Step 5. Print Ax to verify if Ax=b.

In [None]:
Ax = np.dot(A,x)
print("This is to verify if Ax=b, so we print Ax=", Ax)

This is to verify if Ax=b, so we print Ax= [ 5. -2.  9.]


Step 6.  What does the solution above represent? What are these values?

Your response: The solution vector x represents the variables (x=5, y= -2, z=9) within the linear equations that when multiplied by A (the square matrix) verifiably equate to b. Ax=b is verified by the matrix inversion method.

# Problem 3

Solving a System of Linear Equations using matrix inversion method

Suppose you are given a system of linear equations of the form Ax=b, where A is a square matrix and x and b are vectors.

A = [[3, -1, 2, 0],[2, 4, 0, 1],[-1, 3, 5, -2],[0, 2, -1, 4]]

b = [4, 3, 8, -1]

Your task is to solve the system of equations using matrix inversion approach with Python.

Print the solution vector x and verify your solution by computing Ax.

Step  1. Import numpy as np. Then array from numpy. Next, get inv  from linalg.

In [None]:
import numpy as np
from numpy import array
from numpy.linalg import inv

Step 2. Define the arrays Matrix A and vector b

In [None]:
A = np.array([
    [3, -1, 2, 0],
    [2, 4, 0, 1],
    [-1, 3, 5, -2],
    [0, 2, -1, 4]
    ])

b = np.array([4, 3, 8, -1])

Step 3. Use the matrix inversion approach to solve Ax=b.

In [None]:
x = inv(A).dot(b)

print("The solution using matrix inversion approach for this system of equation is", x)

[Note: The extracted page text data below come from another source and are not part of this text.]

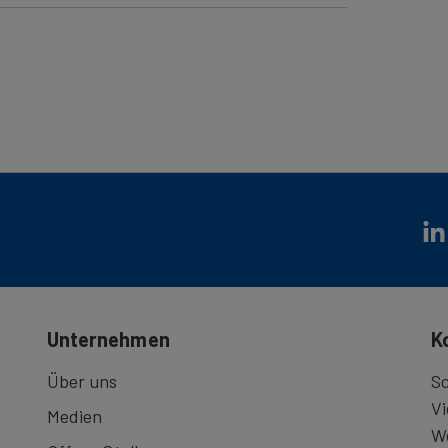
tipp
. Abseits des Massentourismus können Sie
decken, stets begleitet vom imposanten Blick
rmeiden Sie die Fahrten am frühen Morgen, da
d befinden.
6
Unternehmen
K
Über uns
Sc
Vi
Medien
We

The solution using matrix inversion approach for this system of equation is [ 0.59150327  0.49346405  1.35947712 -0.15686275]


Step 4. Verify the solution is correct. Look at problem 2 to perform the dot product.

In [None]:
Ax = np.dot(A,x)
print("This is to verify if Ax=b, so we print Ax=", Ax)

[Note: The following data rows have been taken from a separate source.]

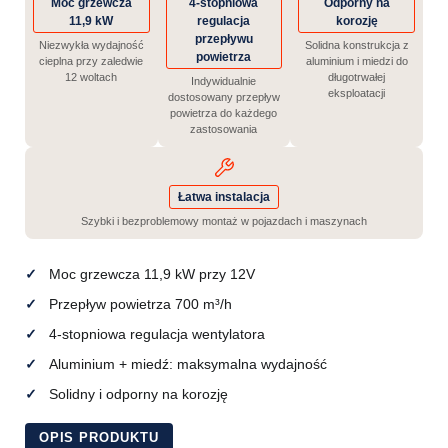
Moc grzewcza
4-stopniowa
Odporny na
11,9 kW
regulacja
korozję
przepływu
Niezwykła wydajność
Solidna konstrukcja z
powietrza
cieplna przy zaledwie
aluminium i miedzi do
12 woltach
długotrwałej
Indywidualnie
eksploatacji
dostosowany przepływ
powietrza do każdego
zastosowania
Łatwa instalacja
Szybki i bezproblemowy montaż w pojazdach i maszynach
Moc grzewcza 11,9 kW przy 12V
Przepływ powietrza 700 m³/h
4-stopniowa regulacja wentylatora
Aluminium + miedź: maksymalna wydajność
Solidny i odporny na korozję
OPIS PRODUKTU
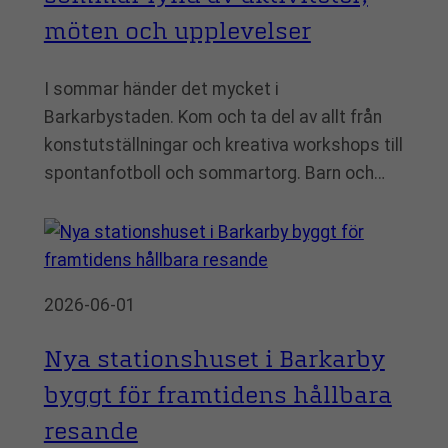
möten och upplevelser
I sommar händer det mycket i
Barkarbystaden. Kom och ta del av allt från
konstutställningar och kreativa workshops till
spontanfotboll och sommartorg. Barn och…
2026-06-01
Nya stationshuset i Barkarby
byggt för framtidens hållbara
resande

This is to verify if Ax=b, so we print Ax= [ 4.  3.  8. -1.]


Step 5. What does this solution represent? Enter your response in the text box below.

Your response: The x solution vector multiplied by the square matrix represents the solution in Step 4. These values equate to the b vector values verifying the Ax=b equation.